Достаточно ли крепки окажутся наши казацкие нервы в этой неравной борьбе «рукава с шубой», или пошатнутся они в какой-либо лавине испытаний — одно несомненно: органическая неспособность казачьей натуры приладить себя к атмосфере того социального опыта, который тов. Троцкому безвозбранно удалось проделать над Россией и который у нас на Дону напоролся на жизнестойкость и упорство цветка-«татарника», — кто не помнит прекрасной интродукции к «Хаджи-Мурату» Льва Толстого?
Жизнь потрясена до основания, перевернута, искалечена, разбита. И в то же время она цепко держится за свое насущное и привычное, за будничный налаженный обиход, за старые, проторенные тропы повседневного распорядка, забот, хлопот… С муравьиным упорством непрестанно она, если не торопить и совладать, то починяет разбитое, восстановляет разрушенное, заполняет опустошенное. Фантастическое сочетание со знакомыми старыми буднями неожиданно налетающих шквалов и истребительных вихрей войны, революционных грабежей и убийств делает ее нелепо-чудной и странной до невероятия.
С утра дымят трубы станичных и хуторских куреней, запах кизека и тыквы борется с чудесным запахом осеннего листопада, бабы выгоняют на улицу коров и телят, скрипит журавец над колодцем, на коромыслах босоногие девчаты несут воду. Все, как в тихие дни мира, благодатно ясные и скучные…
Но через час-другой над тем лужком, где бродят телята, начинают рваться снаряды, через станицу проходят войска — и иной раз трудно разобрать, свои это или красные. Изредка, как луч солнца в хмурый день, на миг судьба пошлет радость мимолетного свидания с кем-то из своих родненьких: у ворот заржет Бурый или Звездочка — подъехал Никашка из 28 конного или сам отец из первого сводного. Наскоро поедят арбузика, обменяются двумя-тремя словцами, поплачут и — снова на коней.

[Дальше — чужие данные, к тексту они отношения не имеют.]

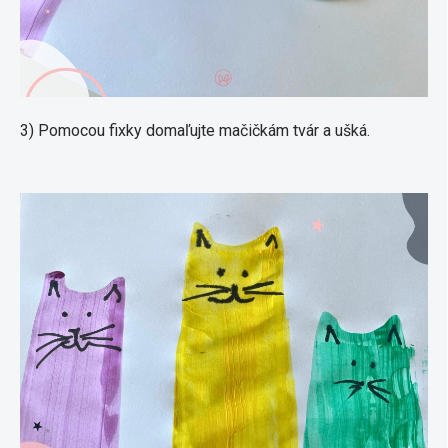
3) Pomocou fixky domaľujte mačičkám tvár a ušká.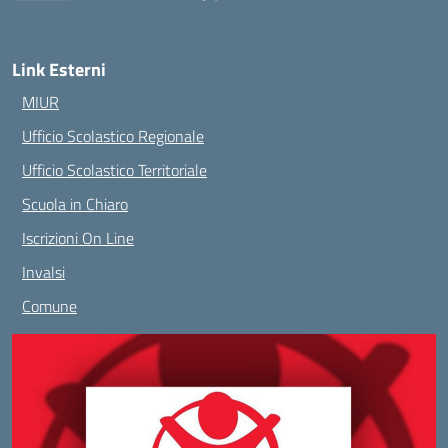
— Visita la pagina iniziale della scuola
Link Esterni
MIUR
Ufficio Scolastico Regionale
Ufficio Scolastico Territoriale
Scuola in Chiaro
Iscrizioni On Line
Invalsi
Comune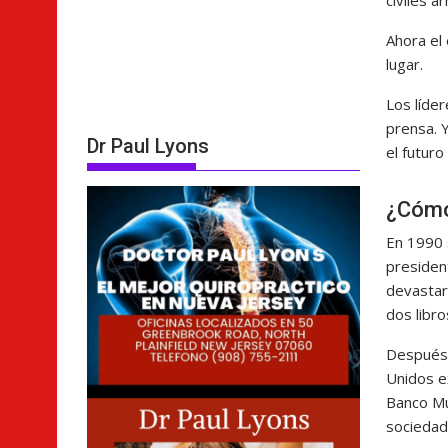
civiles 
Ahora el 
lugar.
Los líder
prensa. 
Dr Paul Lyons
el futuro
¿Cómo 
En 1990 
president
devastar
dos libro
Después 
Unidos ex
Banco Mu
sociedad 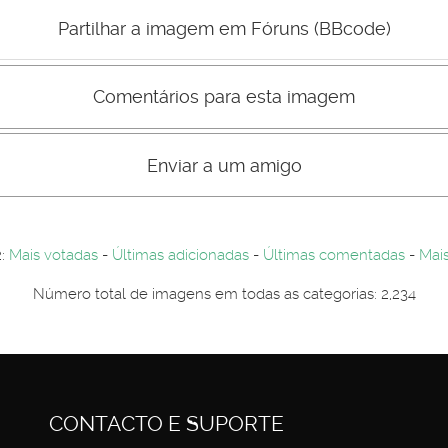
Mau
Bom
Partilhar a imagem em Fóruns (BBcode)
Comentários para esta imagem
s comentário não são visiveis para visitantes. Por-favor registe-se.
entários. Por-favor registe-se...
Enviar a um amigo
2:
Mais votadas
-
Últimas adicionadas
-
Últimas comentadas
-
Mais
Número total de imagens em todas as categorias: 2,234
CONTACTO E SUPORTE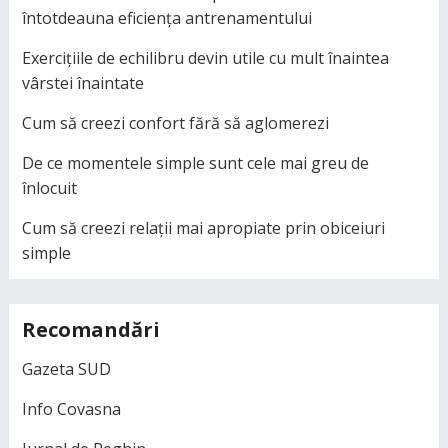
întotdeauna eficiența antrenamentului
Exercițiile de echilibru devin utile cu mult înaintea
vârstei înaintate
Cum să creezi confort fără să aglomerezi
De ce momentele simple sunt cele mai greu de
înlocuit
Cum să creezi relații mai apropiate prin obiceiuri
simple
Recomandări
Gazeta SUD
Info Covasna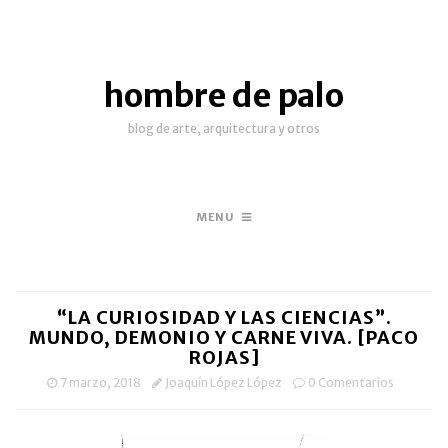
hombre de palo
blog de arte, arquitectura y otros
MENU
“LA CURIOSIDAD Y LAS CIENCIAS”.
MUNDO, DEMONIO Y CARNE VIVA. [PACO
ROJAS]
7 marzo, 2018
Joaquín López López
0 Comentarios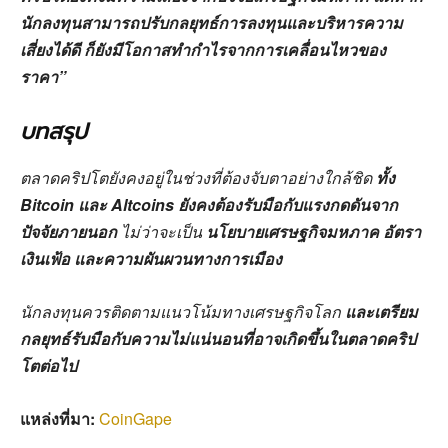
นักลงทุนสามารถปรับกลยุทธ์การลงทุนและบริหารความ
เสี่ยงได้ดี ก็ยังมีโอกาสทำกำไรจากการเคลื่อนไหวของ
ราคา”
บทสรุป
ตลาดคริปโตยังคงอยู่ในช่วงที่ต้องจับตาอย่างใกล้ชิด
ทั้ง
Bitcoin และ Altcoins ยังคงต้องรับมือกับแรงกดดันจาก
ปัจจัยภายนอก
ไม่ว่าจะเป็น
นโยบายเศรษฐกิจมหภาค อัตรา
เงินเฟ้อ และความผันผวนทางการเมือง
นักลงทุนควรติดตามแนวโน้มทางเศรษฐกิจโลก
และเตรียม
กลยุทธ์รับมือกับความไม่แน่นอนที่อาจเกิดขึ้นในตลาดคริป
โตต่อไป
แหล่งที่มา:
CoinGape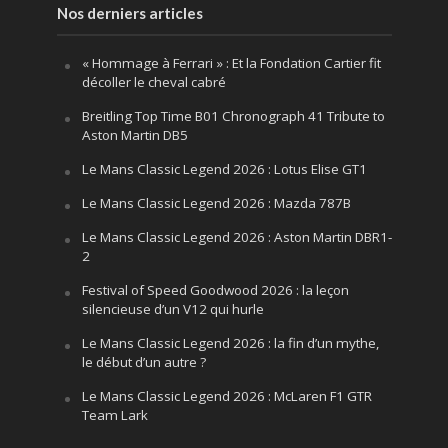
Nos derniers articles
« Hommage à Ferrari » : Et la Fondation Cartier fit
décoller le cheval cabré
Breitling Top Time B01 Chronograph 41 Tribute to
Aston Martin DB5
Le Mans Classic Legend 2026 : Lotus Elise GT1
Le Mans Classic Legend 2026 : Mazda 787B
Le Mans Classic Legend 2026 : Aston Martin DBR1-
2
Festival of Speed Goodwood 2026 : la leçon
silencieuse d’un V12 qui hurle
Le Mans Classic Legend 2026 : la fin d’un mythe,
le début d’un autre ?
Le Mans Classic Legend 2026 : McLaren F1 GTR
Team Lark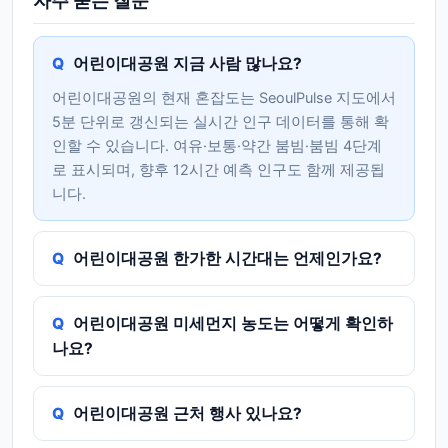
자주 묻는 질문
어린이대공원 지금 사람 많나요?
어린이대공원의 현재 혼잡도는 SeoulPulse 지도에서
5분 단위로 갱신되는 실시간 인구 데이터를 통해 확
인할 수 있습니다. 여유·보통·약간 붐빔·붐빔 4단계
로 표시되며, 향후 12시간 예측 인구도 함께 제공됩
니다.
어린이대공원 한가한 시간대는 언제인가요?
어린이대공원 미세먼지 농도는 어떻게 확인하
나요?
어린이대공원 근처 행사 있나요?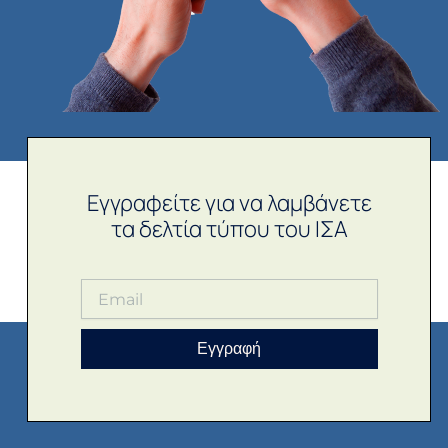
Εγγραφείτε για να λαμβάνετε
τα δελτία τύπου του ΙΣΑ
Εγγραφή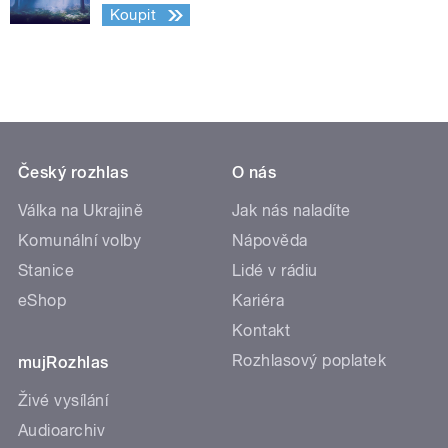
Koupit
Český rozhlas
O nás
Válka na Ukrajině
Jak nás naladíte
Komunální volby
Nápověda
Stanice
Lidé v rádiu
eShop
Kariéra
Kontakt
Rozhlasový poplatek
mujRozhlas
Živé vysílání
Audioarchiv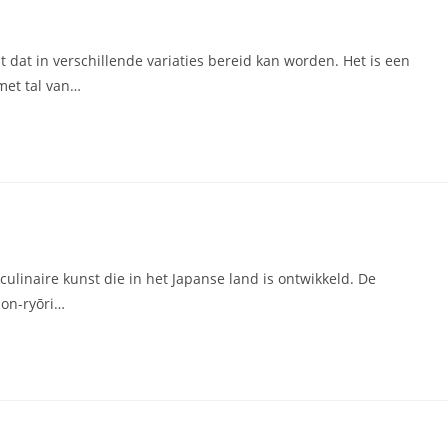
t dat in verschillende variaties bereid kan worden. Het is een
met tal van…
culinaire kunst die in het Japanse land is ontwikkeld. De
hon-ryōri…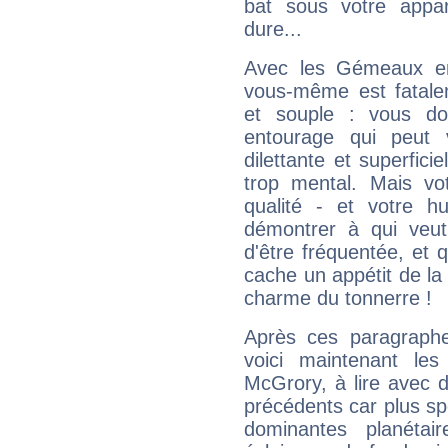
bat sous votre appa
dure...
Avec les Gémeaux en
vous-même est fatalem
et souple : vous do
entourage qui peut
dilettante et superfici
trop mental. Mais vot
qualité - et votre 
démontrer à qui veut
d'être fréquentée, et q
cache un appétit de la 
charme du tonnerre !
Après ces paragraphe
voici maintenant les
McGrory, à lire avec d
précédents car plus spé
dominantes planéta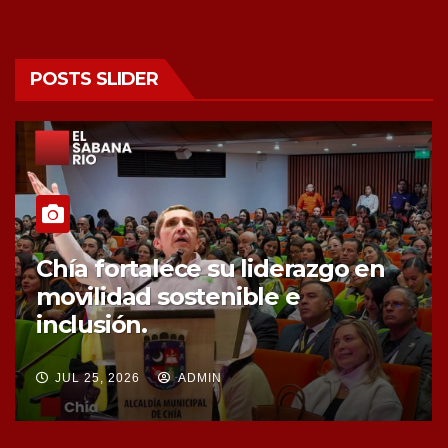
POSTS SLIDER
Chía fortalece la protección de
sus fuentes hídricas con la
compra de tres nuevos predios
JUL 25, 2026
ADMIN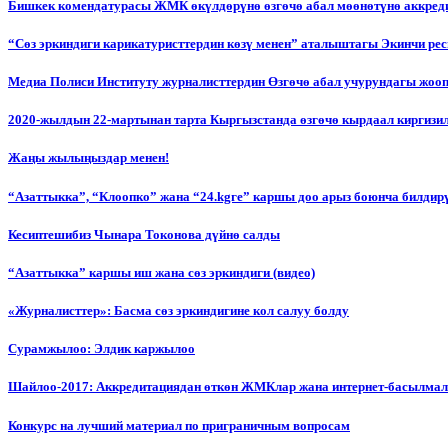
Бишкек комендатурасы ЖМК өкүлдөрүнө өзгөчө абал мөөнөтүнө аккред
“Сөз эркиндиги карикатуристтердин көзү менен” аталыштагы Экинчи р
Медиа Полиси Институту журналисттердин Өзгөчө абал учурундагы жоо
2020-жылдын 22-мартынан тарта Кыргызстанда өзгөчө кырдаал киргизи
Жаңы жылыңыздар менен!
“Азаттыкка”, “Клоопко” жана “24.kgге” каршы доо арыз боюнча билдир
Кесиптешибиз Чынара Токонова дүйнө салды
“Азаттыкка” каршы иш жана сөз эркиндиги (видео)
«Журналисттер»: Басма сөз эркиндигине кол салуу болду
Сурамжылоо: Элдик каржылоо
Шайлоо-2017: Аккредитациядан өткөн ЖМКлар жана интернет-басылма
Конкурс на лучший материал по приграничным вопросам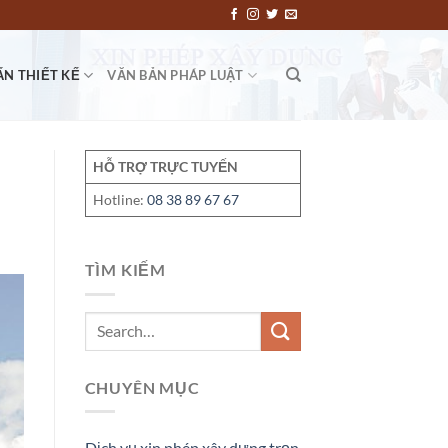
ẤN THIẾT KẾ
VĂN BẢN PHÁP LUẬT
HỖ TRỢ TRỰC TUYẾN
Hotline:
08 38 89 67 67
TÌM KIẾM
CHUYÊN MỤC
Dịch vụ xin phép xây dựng trọn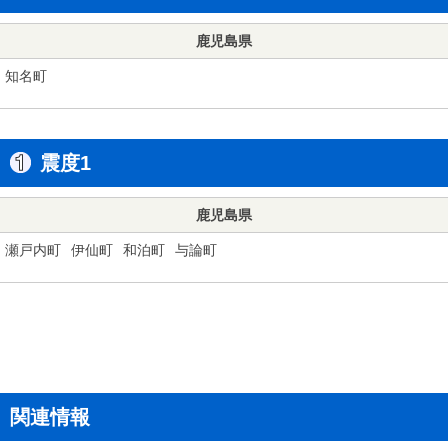
鹿児島県
知名町
震度1
鹿児島県
瀬戸内町
伊仙町
和泊町
与論町
関連情報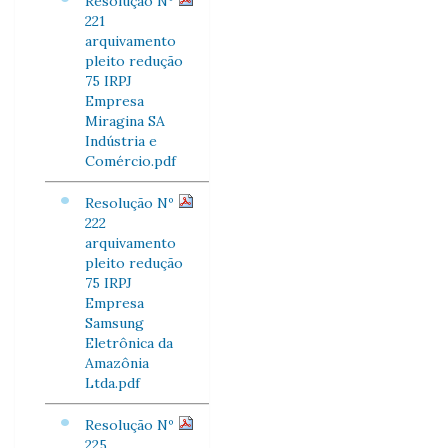
Resolução Nº
221
arquivamento
pleito redução
75 IRPJ
Empresa
Miragina SA
Indústria e
Comércio.pdf
Resolução Nº
222
arquivamento
pleito redução
75 IRPJ
Empresa
Samsung
Eletrônica da
Amazônia
Ltda.pdf
Resolução Nº
225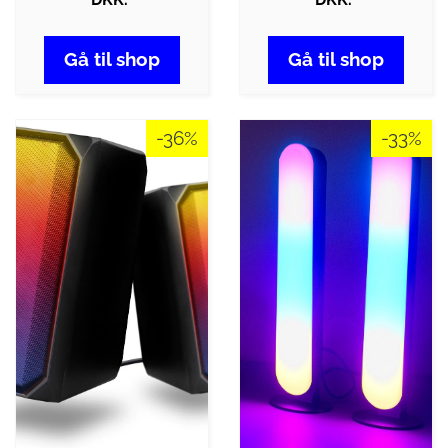
Gå til shop
Gå til shop
-36%
-33%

И вот уже рвутся снаряды в гумнах, левадах, над самой станицей. Маленький Панкратка в куче неунывающих семилетних охотников за осколками мчится к местам разрывов и роется в свежих воронках и выбоинах, собирает в подол остро разорванные стальные гостинцы и свинцовые карт<е>чки. Встревоженный слышится голос матери:
— Панкратка, иди, супостат, в окопчик!
— С-час, — неохотно отзывается издали детский голос, озабоченный и поглощенный спортивным увлечением.
Визжат снаряды, замирает сердце в томительном ожидании разрыва, черного столба дыма и пыли. Оглушительный гром всегда кажется таким близким и адским.
— Панкратка, сибирная душа! кому говорю? — опять взывает испуганно-сердитый голос.